Son: Mom, we played dodgeball today.
Me: Oh yeah?
Son: Yeah!
Daughter: Yeah, we played it in gym.
Son: Mommy, do you think if I got hit with the ball as it was hitting the ground that I should’ve been out?
Me: You mean, it hit the ground and you at the same time?
Son: Yeah.
Me: Yeah, if it hit you, you were out.
Son: (Backpedaling) Well, it actually skidded on the floor. Then it hit me.
Me: Nice try, buddy. You’re still out.
Son: Dangit!
Me: {giggle} It isn’t the end of the world, honey.

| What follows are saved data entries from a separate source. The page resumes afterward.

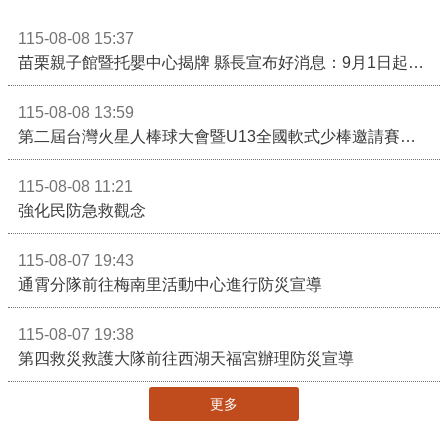
115-08-08 15:37
苗栗親子館暨托嬰中心揭牌 縣長宣布好消息：9月1日起調降臨時托嬰費用
115-08-08 13:59
第二屆台灣火星人棒球大會暨U13全國軟式少棒邀請賽在苗栗舉辦
115-08-08 11:21
強化民防急救觀念
115-08-07 19:43
通霄分隊前往梅南里活動中心進行防災宣導
115-08-07 19:38
第四救災救護大隊前往西湖天福宮辦理防災宣導
更多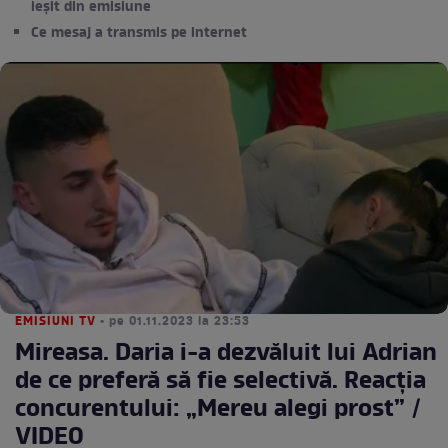
ieșit din emisiune
Ce mesaj a transmis pe internet
EMISIUNI TV
• pe 01.11.2023 la 23:53
Mireasa. Daria i-a dezvăluit lui Adrian
de ce preferă să fie selectivă. Reacția
concurentului: „Mereu alegi prost” /
VIDEO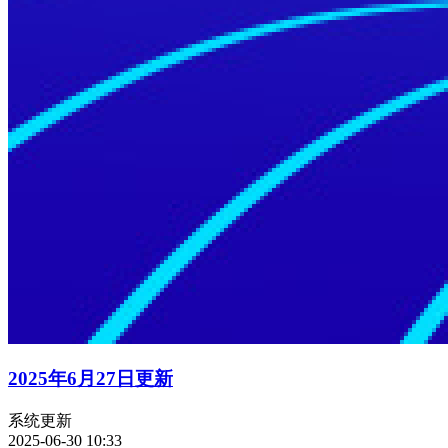
2025年6月27日更新
系统更新
2025-06-30 10:33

If you get out, they’ll catch you back in.
Son: That isn’t how we play it.
Me: What? That’s how you play!? What do you do when you’re hit, then? How do you get back in?
Son: A doctor has to save you.
Me: A WHAT!?
Daughter: A doctor has to save you…
Son: There are four cones, and there are doctors. Y’know those pool floaty thingies?
Daughter: Yeah, the long noodley thingies?
Me: Uh.. yeah?
Son: That’s how they save you. They whack you.
Me: They WHAT!?
{Both of them laugh}
Son: Yes, they whack you. They have to reach you with the pool thing, and they whack you.
Daughter: Well, they don’t whack me. The doctors just tap me.
Son: No, the kids in my class whack people to bring them back to life.
Daughter: They do?
Son: Yeah, we get whacked.
And I couldn’t stop laughing. I still can’t. I don’t know why this conversation made me laugh so freakin’ hard, but it had to be shared. Kids whackin’ each other with pool noodles during dodgeball. Can you imagine?
I have simply HAVE to volunteer during gym. With my video camera. Heh!